Cela paraît simpliste dit ainsi. C'est tendre et émouvant et les personnages sont rendus terriblement attachants grâce à leurs interprètes. L'histoire s'inspire du roman de Murielle Magellan, romancière, scénariste et réalisatrice à qui l'on doit la comédie qui fait tant de bien La page blanche. Jean-Pierre Améris réussit comme toujours à transmettre les émotions contrastées que les personnages ressentent et qui sont les nôtres aussi, mais que l'on dissimule parfois derrière une façade ou sous notre carapace. Il suspend un instant et partage avec nous la merveilleuse chanson que Julien Clerc a composée sur les mots de Marceline Desbordes-Valmore qui s'adresse à ceux qui ont connu un inconsolable chagrin (c'est-à-dire à peu près tout le monde) et s'en relèvent...

Dans un souci d'authenticité comme dans pratiquement chacun de ses films, le réalisateur rend les séances au tribunal très réalistes et "utilise" le personnel du tribunal en figurants. Il filme aussi la dureté d'une conserverie de poissons où Marie-Line travaillera peut-être. Et fait de la ville du Havre un personnage en passant des quartiers chics (la villa de l'amie du Juge interprétée par la merveilleuse Nathalie Richard) aux quartiers populaires (la maison bric à brac du père de Marie-Line dans laquelle s'entasse des décennies de vie difficile). Philippe Rebot donne vie à ce père aimant mais dépassé par ses filles qui ont poussé comme elles ont pu en l'absence de mère. L'aînée, mal embarquée dans des opérations douteuses refait irruption pour extraire sa petite soeur de l'endroit où elle croupit selon elle.

Le soleil de ce film c'est Louane qui m'a vraiment bluffée par une interprétation sensible, une spontanéité et une expressivité folles. Jean-Pierre Améris a obtenu d'elle, sans pleurnicherie ni misérabilisme une incarnation de Marie-Line forte et touchante, peut-être parce que le parcours de cette jeune femme n'est pas si éloigné du sien et des difficultés que l'actrice (et chanteuse) a connues dans son enfance et son adolescence.
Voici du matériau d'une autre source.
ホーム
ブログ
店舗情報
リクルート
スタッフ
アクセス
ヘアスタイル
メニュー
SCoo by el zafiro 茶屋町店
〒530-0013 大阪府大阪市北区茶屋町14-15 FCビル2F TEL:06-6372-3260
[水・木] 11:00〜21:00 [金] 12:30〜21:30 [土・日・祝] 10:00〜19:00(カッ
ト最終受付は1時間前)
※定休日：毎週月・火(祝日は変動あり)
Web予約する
Elle nous laisse croire que rien n'est jamais perdu, qu'il ne faut pas renoncer, que peut-être il est possible de croiser un jour les bonnes personnes et changer ainsi le sens des rivières...

Commentaires

  • Bonjour Pascale, tu donnes envie d'aller voir ce film (la bande-annonce est pas mal). Même mon ami ta d loi du cine devrait m'accompagner. Bonne journée.
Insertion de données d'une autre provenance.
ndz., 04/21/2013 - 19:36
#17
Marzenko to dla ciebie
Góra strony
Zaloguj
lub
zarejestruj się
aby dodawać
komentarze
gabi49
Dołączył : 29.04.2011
  • Bonjour dasola. Il vous plaira. J'espère que le film fonctionnera.

  • Oui vas-y. J'aimerais tellement que Jean-Pierre atteigne le million d'entrées :-)
    Louane m'a vraiment bluffée.

  • Je crois qu'il n'est pas abusif de parler, à propos de ce film, de réalisme poétique. Ameris a un talent certain pour filmer des "gens ordinaires". Son empathie n'est pas lourdingue. En général, il évite le pathos et instille de savoureux instants comiques. Michel Blanc est, une fois de plus, épatant.

  • Merci, c'est tout à fait cela. Pas de pathos et une hyper sensibilité sincère, une empathie et intérêt pour les "gens" réels.
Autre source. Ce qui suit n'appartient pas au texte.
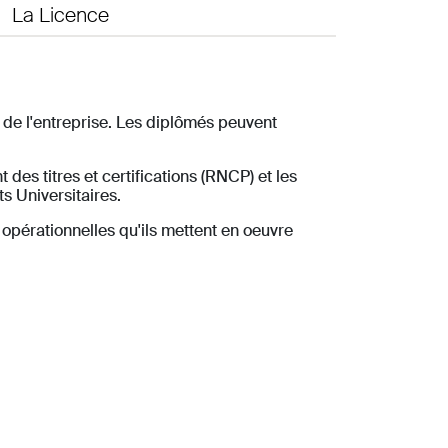
La Licence
de l'entreprise. Les diplômés peuvent
des titres et certifications (RNCP) et les
s Universitaires.
opérationnelles qu'ils mettent en oeuvre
  • Vu hier, grâce à dasola qui a réussi à me motiver en un quart d'heure, un dimanche pantouflard, pour sortir voir ce gentil film. Film de "chauffeur" et film de frictions (entre deux univers), il m'a fait songer à bien d'autres: Green Book, Wifi, Pas son genre, Miss Daisy et son chauffeur, Les parfums...
    Je dirais que les deux personnages ont beaucoup de chance de rencontrer la bonne personne, capable de leur donner réciproquement les quelques coups de pied au derrière nécessaires pour avancer dans la bonne direction. Pas évident de reprendre des études à 25 ans ou d'oser offrir un bouquet de fleurs la soixantaine passée (?).
    Ce film bien tendre (sous la dent?) m'a plu.

  • Parfait que dasola ait été convaincante.
    Cela doit exister ce genre de petits miracles et hasards de rencontres.
    Pour les études... 25 ans ce n'est vraiment pas tard. J'en avais repris beaucoup plus tard.

  • Trop tendre, trop de bons sentiments, et trop convenus sans surprise avec de toute façon une rencontre quasi invraisemblable... Mais c'est vrai, c'est touchant, on est un peu pris au piège de la comédie démago et acidulée

  • OK.

  • Absolument, on comprend bien sa situation et ses réactions. C'est une bonne personne.